At the end of 2015, there were just 8,472 fuel stations in the UK, down from 37,539 in 1970. Assuming a steady rate of decline, Nissan predicts that by August 2020 this will fall to under 7,870.*
In contrast, the number of public electric vehicle charging locations is expected to reach 7,900 by the same point in time. However, the accelerating adoption of electric vehicles means this crossover could happen a lot sooner.
Just over 100 years since the first fuel station opened – November 1919 at Aldermaston in Berkshire – the number in the UK has peaked, declined and is expected to be overtaken by charging stations designed for battery, not combustion, powered cars.
More than 75% of UK petrol stations have closed in the last 40 years, whilst the number of electric vehicle charging locations has increased from a few hundred in 2011 to more than 4,100 locations in 2016, as electric car sales take off.
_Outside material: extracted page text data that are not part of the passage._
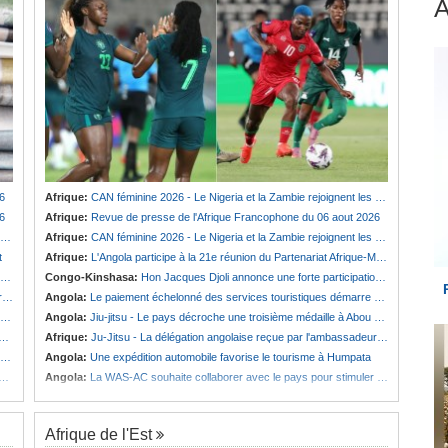
6
Afrique:
CAN féminine 2026 - Le Nigeria et la Zambie rejoignent les quarts de finale
6
Afrique:
Revue de presse de l'Afrique Francophone du 06 aout 2026
Afrique:
CAN féminine 2026 - Le Nigeria et la Zambie rejoignent les quarts de finale
t
Afrique:
L'Angola participe à la 21e réunion du Partenariat Afrique-Monde arabe au Caire
Congo-Kinshasa:
Hon Jacques Djoli annonce une forte participation du pays à la Conférence des présidents de parlements à Midrand
é
Angola:
Le paiement échelonné des services touristiques démarre ce jeudi
Angola:
Jiu-jitsu - Le pays décroche une troisième médaille à Abou Dabi
Afrique:
Ju-Jitsu - La délégation angolaise reçue par l'ambassadeur d'Angola aux Émirats arabes unis
Angola:
Une expédition automobile favorise le tourisme à Humpata
Angola:
La WAS-AC souhaite collaborer avec le pays pour stimuler l'aquaculture
Afrique de l'Est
According to Go Ultra Low, the joint government and car industry campaign, more than 115 electric cars were registered every day in the first quarter of 2016, equivalent to one every 13 minutes. The campaign also believes electric power could be the dominant form of propulsion for all new cars sold in the UK as early as 2027, with more than 1.3m electric cars registered each year.
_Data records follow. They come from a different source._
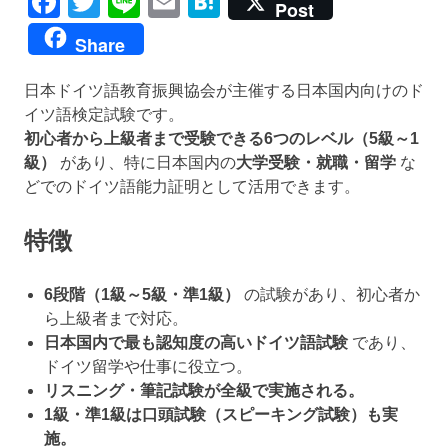
Facebook
Twitter
Line
Email
Hatena
Post
Share
日本ドイツ語教育振興協会が主催する日本国内向けのド
イツ語検定試験です。
初心者から上級者まで受験できる6つのレベル（5級～1
級）
があり、特に日本国内の
大学受験・就職・留学
な
どでのドイツ語能力証明として活用できます。
特徴
6段階（1級～5級・準1級）
の試験があり、初心者か
ら上級者まで対応。
日本国内で最も認知度の高いドイツ語試験
であり、
ドイツ留学や仕事に役立つ。
リスニング・筆記試験が全級で実施される。
1級・準1級は口頭試験（スピーキング試験）も実
施。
Edward Jones, EV Manager, Nissan Motor (GB) Ltd., said;
“‘As electric vehicle sales take off, the charging infrastructure is keeping pace and paving the way for convenient all-electric driving. Combine that with constant improvements in our battery performance and we believe the tipping point for mass EV uptake is upon us. As with similar breakthrough technologies, the adoption of electric vehicles should follow an ‘S-curve’ of demand. A gradual uptake from early adopters accelerates to a groundswell of consumers buying electric vehicles just as they would any other powertrain.”
Whilst the vast majority of electric vehicle owners charge at home, 98% of UK motorway services have charging stations, including rapid connectors that most electric cars can recharge to 80% in just 30 minutes.
Supply of fuel within the Capital is also becoming scarcer. Central London has nearly half as many petrol stations per car as the Scottish Highlands; only four remain within the congestion-charge zone**. A notable closure in 2008 was one of the country’s oldest forecourts, the Bloomsbury Service Station, which had been operational since 1926.